- _Problem to work on_:
Once the pictures are set aside, transcribe each line of the data exactly.

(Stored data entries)
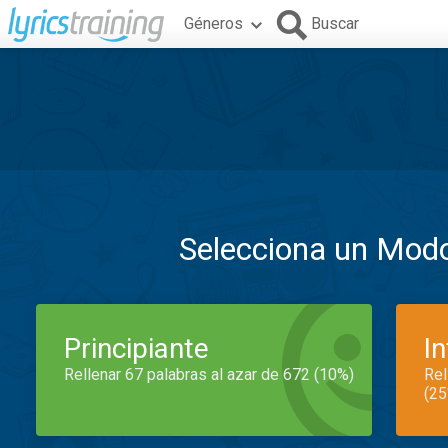
Géneros
Buscar
Selecciona un Mod
Principiante
I
Rellenar 67 palabras al azar de 672 (10%)
Rel
(25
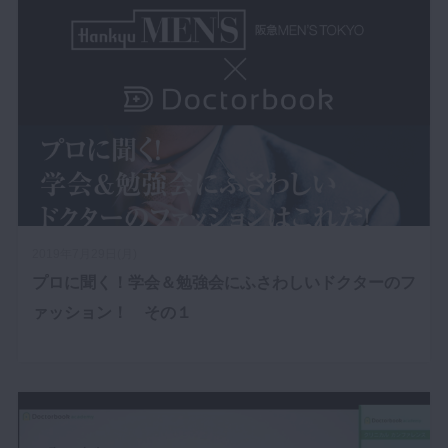
2019年7月29日(月)
プロに聞く！学会＆勉強会にふさわしいドクターのフ
ァッション！ その１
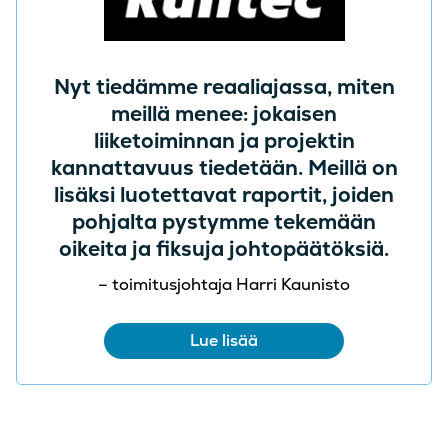
Nyt tiedämme reaaliajassa, miten
meillä menee: jokaisen
liiketoiminnan ja projektin
kannattavuus tiedetään. Meillä on
lisäksi luotettavat raportit, joiden
pohjalta pystymme tekemään
oikeita ja fiksuja johtopäätöksiä.
– toimitusjohtaja Harri Kaunisto
Lue lisää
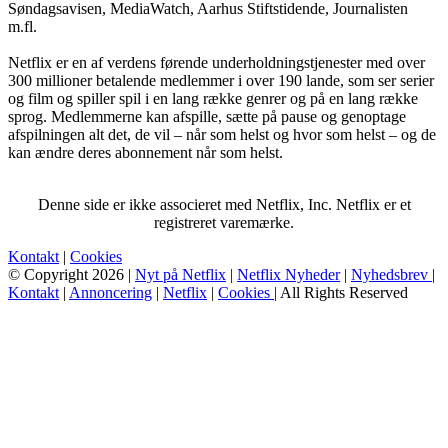
Søndagsavisen, MediaWatch, Aarhus Stiftstidende, Journalisten
m.fl.
Netflix er en af verdens førende underholdningstjenester med over
300 millioner betalende medlemmer i over 190 lande, som ser serier
og film og spiller spil i en lang række genrer og på en lang række
sprog. Medlemmerne kan afspille, sætte på pause og genoptage
afspilningen alt det, de vil – når som helst og hvor som helst – og de
kan ændre deres abonnement når som helst.
Denne side er ikke associeret med Netflix, Inc. Netflix er et
registreret varemærke.
Kontakt
|
Cookies
© Copyright 2026 |
Nyt på Netflix
|
Netflix Nyheder
|
Nyhedsbrev
|
Kontakt
|
Annoncering
|
Netflix
|
Cookies
| All Rights Reserved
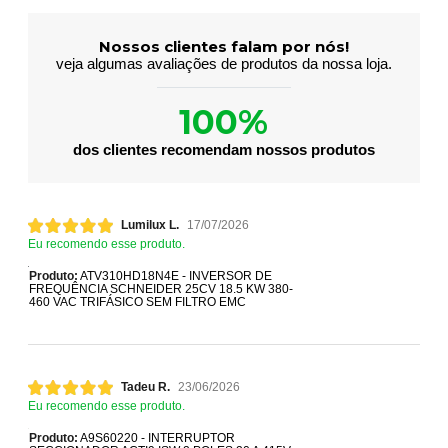
Nossos clientes falam por nós!
veja algumas avaliações de produtos da nossa loja.
100%
dos clientes recomendam nossos produtos
Lumilux L.
17/07/2026
Eu recomendo esse produto.
Produto:
ATV310HD18N4E - INVERSOR DE
FREQUÊNCIA SCHNEIDER 25CV 18.5 KW 380-
460 VAC TRIFÁSICO SEM FILTRO EMC
Tadeu R.
23/06/2026
Eu recomendo esse produto.
Produto:
A9S60220 - INTERRUPTOR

- _Exercise result_:
Géneros
Buscar
Selecciona un Mod
Principiante
I
Rellenar 67 palabras al azar de 672 (10%)
Rel
(25
2019年7月29日(月)
プロに聞く！学会＆勉強会にふさわしいドクターのフ
ァッション！ その１
Nyt tiedämme reaaliajassa, miten
meillä menee: jokaisen
liiketoiminnan ja projektin
kannattavuus tiedetään. Meillä on
lisäksi luotettavat raportit, joiden
pohjalta pystymme tekemään
oikeita ja fiksuja johtopäätöksiä.
– toimitusjohtaja Harri Kaunisto
Lue lisää
Søndagsavisen, MediaWatch, Aarhus Stiftstidende, Journalisten
m.fl.
Netflix er en af verdens førende underholdningstjenester med over
300 millioner betalende medlemmer i over 190 lande, som ser serier
og film og spiller spil i en lang række genrer og på en lang række
sprog. Medlemmerne kan afspille, sætte på pause og genoptage
afspilningen alt det, de vil – når som helst og hvor som helst – og de
kan ændre deres abonnement når som helst.
Denne side er ikke associeret med Netflix, Inc. Netflix er et
registreret varemærke.
Kontakt
|
Cookies
© Copyright 2026 |
Nyt på Netflix
|
Netflix Nyheder
|
Nyhedsbrev
|
Kontakt
|
Annoncering
|
Netflix
|
Cookies
| All Rights Reserved
Nossos clientes falam por nós!
veja algumas avaliações de produtos da nossa loja.
100%
dos clientes recomendam nossos produtos
Lumilux L.
17/07/2026
Eu recomendo esse produto.
Produto:
ATV310HD18N4E - INVERSOR DE
FREQUÊNCIA SCHNEIDER 25CV 18.5 KW 380-
460 VAC TRIFÁSICO SEM FILTRO EMC
Tadeu R.
23/06/2026
Eu recomendo esse produto.
Produto:
A9S60220 - INTERRUPTOR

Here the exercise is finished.